---- EXERCISE INPUTS

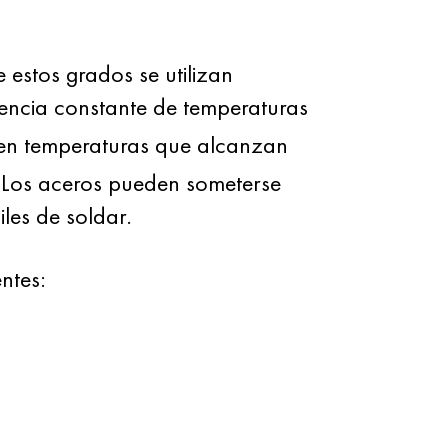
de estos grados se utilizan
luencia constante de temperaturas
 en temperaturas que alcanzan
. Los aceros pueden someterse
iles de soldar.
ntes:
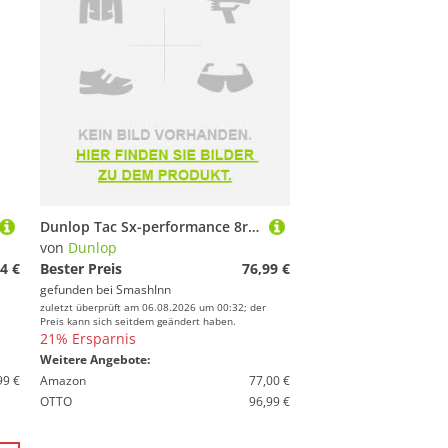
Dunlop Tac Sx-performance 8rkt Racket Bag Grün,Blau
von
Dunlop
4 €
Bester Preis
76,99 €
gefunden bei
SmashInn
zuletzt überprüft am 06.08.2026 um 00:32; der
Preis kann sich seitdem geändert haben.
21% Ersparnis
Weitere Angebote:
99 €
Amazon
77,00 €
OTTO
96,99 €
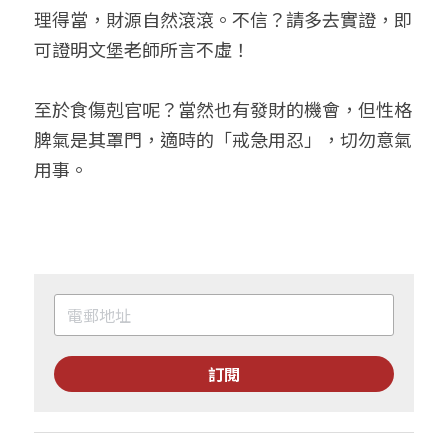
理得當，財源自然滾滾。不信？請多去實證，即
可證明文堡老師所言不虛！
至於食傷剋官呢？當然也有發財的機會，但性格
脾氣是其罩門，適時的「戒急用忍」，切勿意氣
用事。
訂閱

--------

WHAT THE TASK REQUIRES:
Write the entries out again exactly as they appear, with the pictures omitted.

RESULT FOR THIS TASK:
de estos grados se utilizan
luencia constante de temperaturas
 en temperaturas que alcanzan
. Los aceros pueden someterse
iles de soldar.
ntes:
Dunlop Tac Sx-performance 8rkt Racket Bag Grün,Blau
von
Dunlop
4 €
Bester Preis
76,99 €
gefunden bei
SmashInn
zuletzt überprüft am 06.08.2026 um 00:32; der
Preis kann sich seitdem geändert haben.
21% Ersparnis
Weitere Angebote:
99 €
Amazon
77,00 €
OTTO
96,99 €
理得當，財源自然滾滾。不信？請多去實證，即
可證明文堡老師所言不虛！
至於食傷剋官呢？當然也有發財的機會，但性格
脾氣是其罩門，適時的「戒急用忍」，切勿意氣
用事。
訂閱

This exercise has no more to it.